After that it was easy to piece the whole story together as he turned away and walked down the road to the hotel. The doctor was relieved beyond measure to know that the man at the hospital fighting drunkenness was neither the husband nor the father of the girl he had now come to know he loved. But why had she turned so deathly pale at sight of him, and why had she fled from his home in that awful storm, the night her sister was buried? He must be an awful beast.
When he returned to the hospital and found there was still no word from Janice, he engaged one of the best detectives he could find to search out information concerning the Stuart family, and especially as to the present whereabouts of Miss Whitmore, the sister.
In due time there came back plenty of information about Herbert Stuart, his activities, crooked and otherwise, including his several marriages, or near marriages. But there was not a word as to the whereabouts of his sister-in-law Janice Whitmore, except the rumor originating with Herbert Stuart, that she had gone west to visit with relatives.
So days passed with no word from Janice. And sometimes the doctor would waken from a dream of her, the look in her lovely eyes, the softness of her white hand when he had taken her pulse, the frightened look in her white face! And it seemed to him he could not bear it. He must go somewhere and find her. He must be able to tell her how he loved her.
Finally there came a time when he felt he must do something to get away from the thought of the girl, and so he accepted an invitation to a house party at Bradford Gables, for Rose Bradford had besieged him with invitations all summer.
It did not take long to show him that Rose Bradford’s power over him was gone, and the second day of the house party he knew that the only thing he wanted in the world was to go out and hunt for the girl he loved.

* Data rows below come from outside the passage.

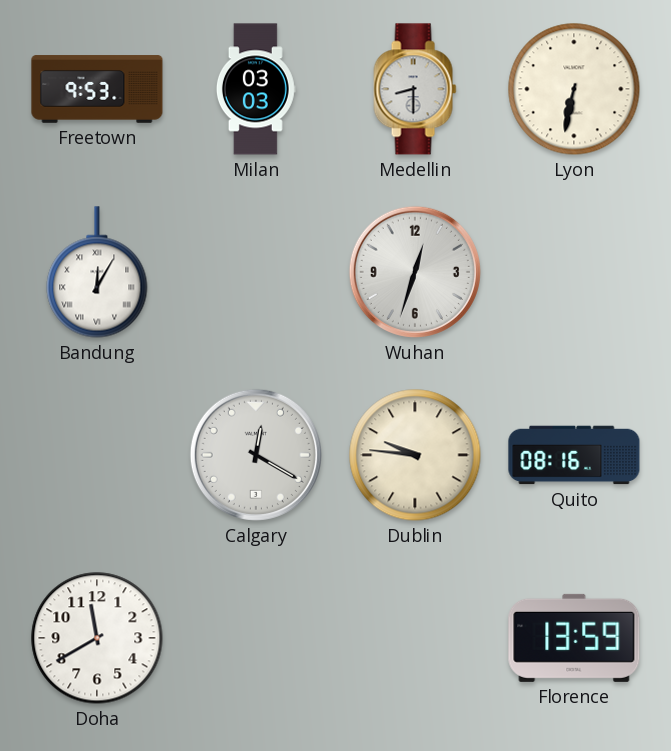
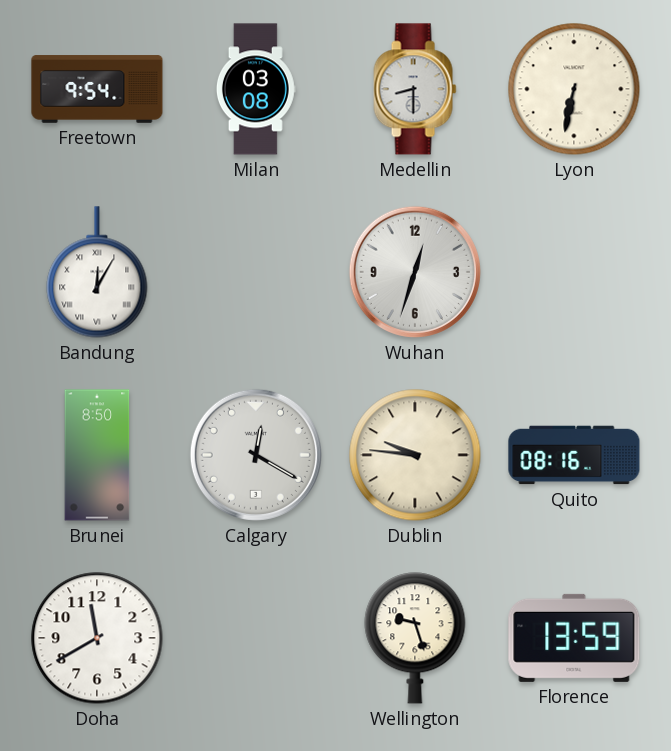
Freetown: 9:53 -> 9:54
Milan: 03:03 -> 03:08
Brunei: none -> 8:50
Wellington: none -> 9:27
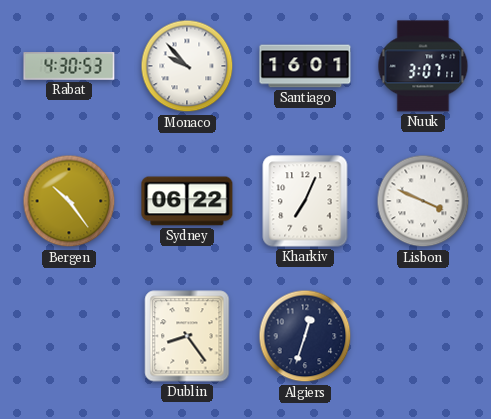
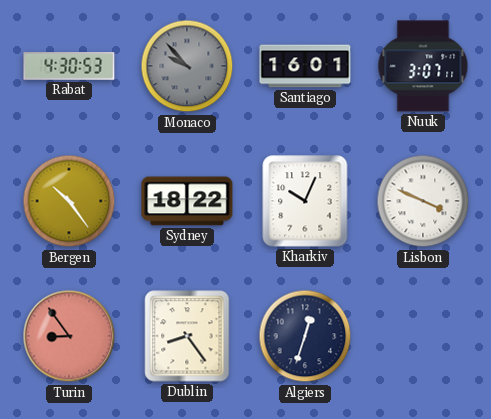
Monaco dial: white -> grey
Sydney: 06:22 -> 18:22
Kharkiv: 7:04 -> 10:04
Turin: none -> 8:54
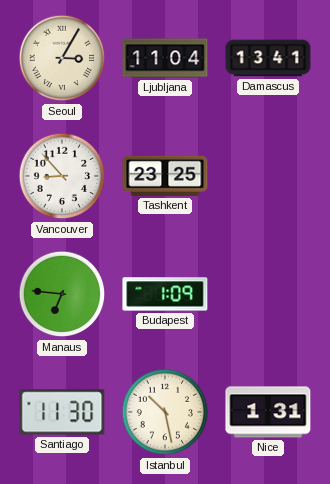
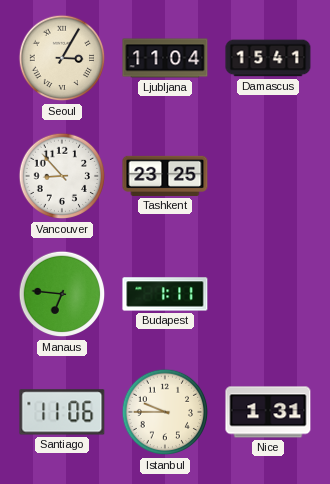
Damascus: 13:41 -> 15:41
Budapest: 1:09 -> 1:11
Santiago: 11:30 -> 11:06
Istanbul: 10:28 -> 9:45
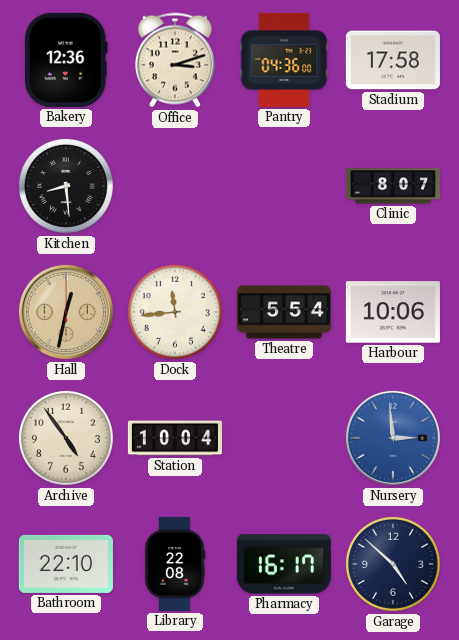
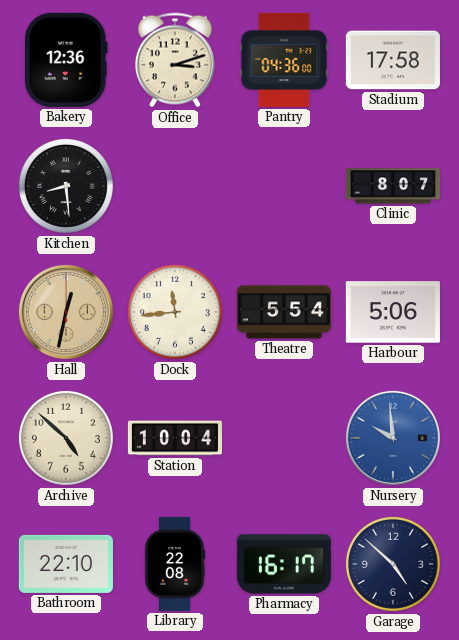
Harbour: 10:06 -> 5:06
Archive: 4:54 -> 4:52
Nursery: 2:59 -> 9:59
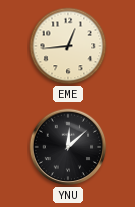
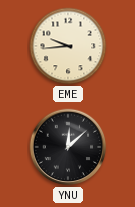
EME: 12:44 -> 9:44
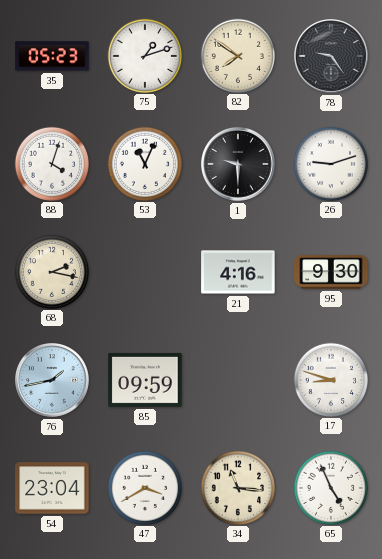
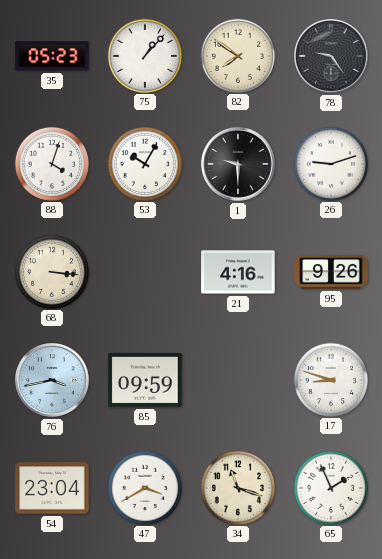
75: 1:12 -> 1:07
53: 11:04 -> 10:05
68: 2:17 -> 3:16
95: 9:30 -> 9:26
76: 1:43 -> 3:43
34: 11:16 -> 11:18
65: 4:56 -> 1:56
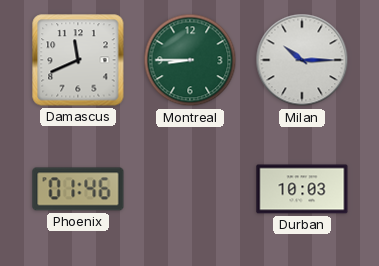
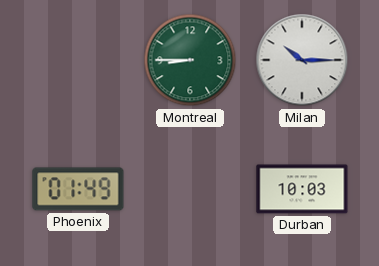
Damascus: 11:41 -> none
Phoenix: 01:46 -> 01:49
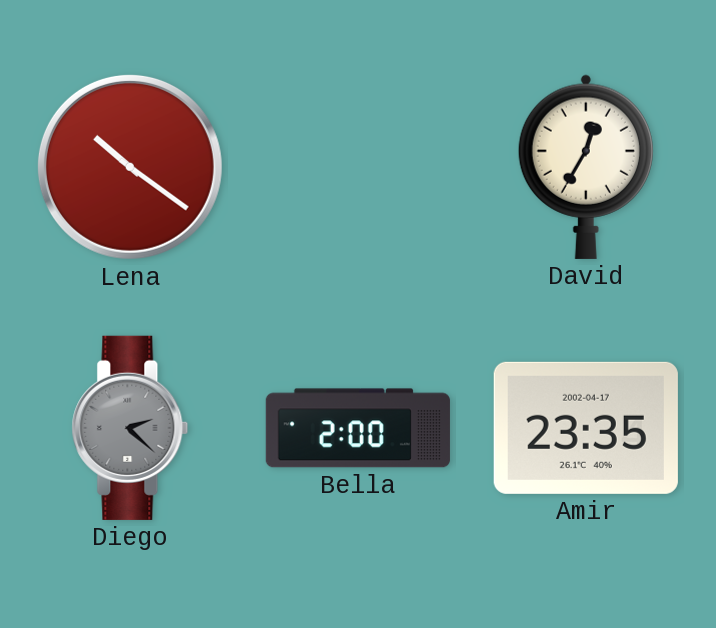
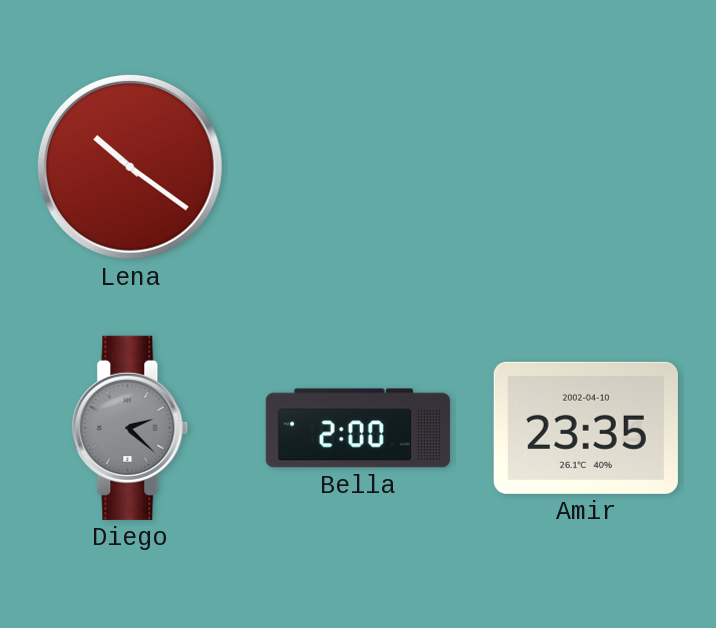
David: 12:35 -> none
Amir date: 2002-04-17 -> 2002-04-10
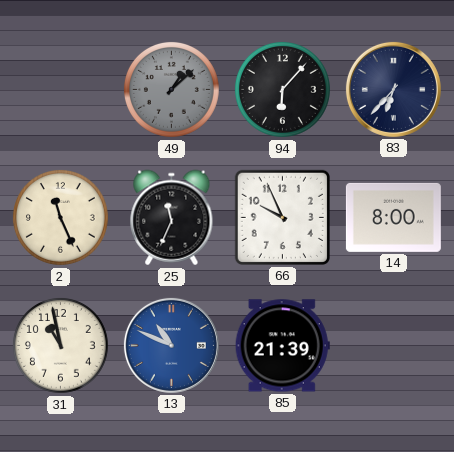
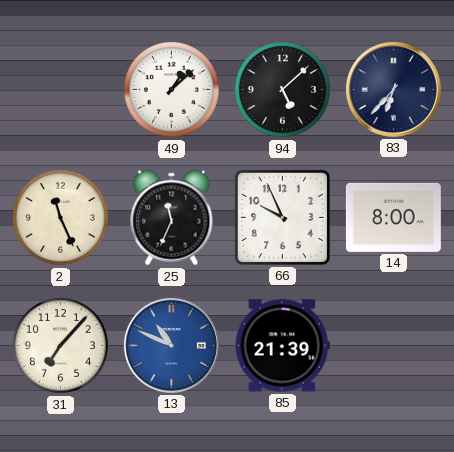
49 dial: grey -> white
94: 6:07 -> 5:08
31: 10:58 -> 7:07
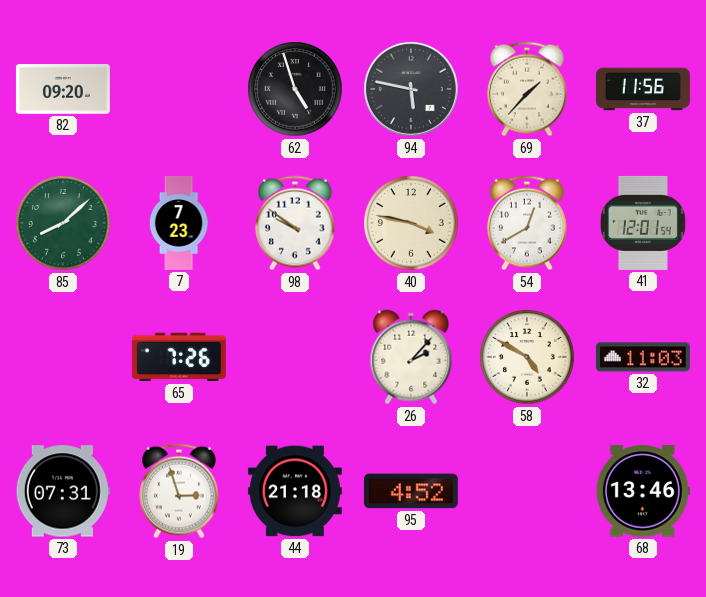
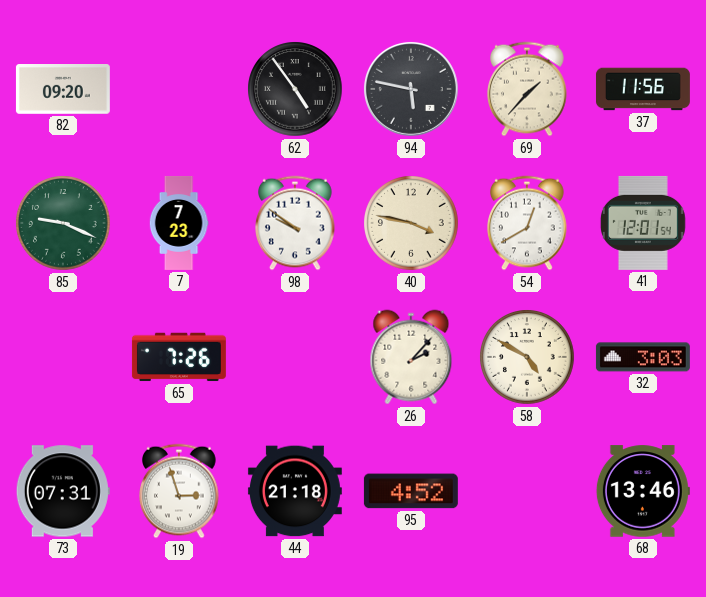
62: 4:57 -> 4:54
85: 8:08 -> 9:19
32: 11:03 -> 3:03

She might not love him, of course, for she had seldom given him any encouragement, but at least he must know that she was safe, or he could never again go on with his work.
So he went back to the hospital and arranged for a prolonged absence, planning to search for Janice until he should find her.
And meantime in Boston, change had come again to Janice.
The old lady for whom she had been caring suddenly took pneumonia and died, and Janice’s work there was over. The daughter announced her intention of selling the house and going to a hotel for a time, after which she planned to take trips wherever trips were possible in these wartimes. But definitely she would be going to the shore, to the mountains, and to Florida or California in the winter.